Collected data:
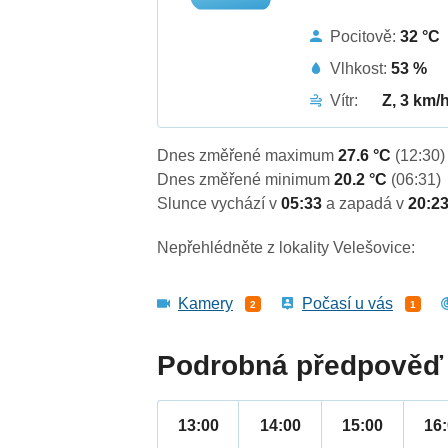
Pocitově:
32 °C
Vlhkost:
53 %
Vítr:
Z, 3 km/
Dnes změřené maximum
27.6 °C
(12:30)
Dnes změřené minimum
20.2 °C
(06:31)
Slunce vychází v
05:33
a zapadá v
20:2
Nepřehlédněte z lokality Velešovice:
Kamery
Počasí u vás
2
1
Podrobná předpověď 
13:00
14:00
15:00
16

■ **THE TASK**
The answer must be every line of the entries that includes the word "změřené".

■ **OUTPUT OF THE EXERCISE**
Dnes změřené maximum
Dnes změřené minimum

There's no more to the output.